The USA has reintroduced tariffs on low-cost solar imports from Asia following the end of a two-year moratorium on Thursday.

The reimplementation of these tariffs, which primarily affect Chinese-affiliated solar products exported from Southeast Asia, is seen as a crucial step in supporting US manufacturers, according to an analyst from Business Insider.

Mike Carr, Executive Director of the Solar Energy Manufacturers of America, stated that the end of the moratorium should help stabilise prices, benefiting developers, producers, and the entire market. He emphasised that this stability is essential for the industry.

In 2023, the Department of Commerce discovered that Chinese solar products were entering the US without duties, despite existing tariffs on Chinese imports. Chinese producers circumvented these tariffs by routing their products through Southeast Asia, which traded freely with the US.

To address this loophole, the Department of Commerce extended tariffs to these Southeast Asian regions. However, their impact was delayed due to the moratorium, which has now expired.

The moratorium was initially put in place due to White House concerns that tariffs might impede the US energy transition, given the nascent stage of domestic solar production. However, this led to a surge in cheap imports, causing a significant drop in solar prices last year.

Carr explained that Southeast Asian producers continued manufacturing despite halting trade during the Department’s investigation. When the tariff pause took effect, these producers flooded the market with their products, leading to an unprecedented supply glut.

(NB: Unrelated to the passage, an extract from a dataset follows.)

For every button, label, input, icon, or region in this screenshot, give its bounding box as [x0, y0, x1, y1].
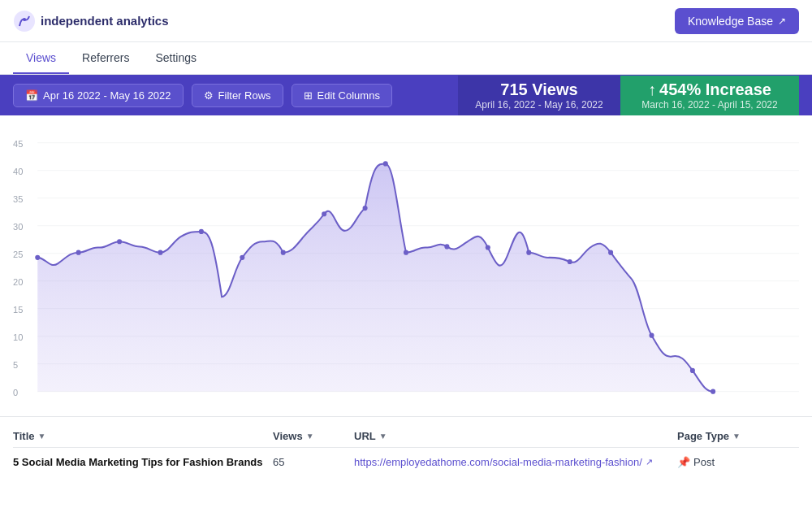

“The volume of imports far exceeded previous levels, overwhelming our markets and creating massive uncertainty around pricing,” Carr said. “This situation led to significant investment challenges as prices continued to fall.”

The oversupply caused global solar panel prices to plummet by half last year, with China driving the surplus. Solar shipments from Southeast Asian producers have remained high, accounting for 87.5% of US module imports in the first quarter, according to S&P Global.

Carr suggested that the tariffs could help reduce market volatility and encourage investment in the sector.

David Feldman of the National Renewable Energy Laboratory mentioned additional positive developments for the domestic industry, including upcoming guidance on tax credits from the Inflation Reduction Act and trade adjustments to enhance US competitiveness.

Following the end of the moratorium, two major Chinese solar companies announced suspensions at their Southeast Asian facilities, as analysts predict a slowdown in import volumes, Reuters reported.

Meanwhile, US producers are advocating for more protections, with a coalition of manufacturers urging the Commerce Department to impose additional tariffs.

Carr indicated that the tariffs might lead to a 25%-30% price correction for solar modules, benefiting US producers. However, he noted that pricing should not be the primary metric for measuring the industry’s performance, as other factors drive solar deployment.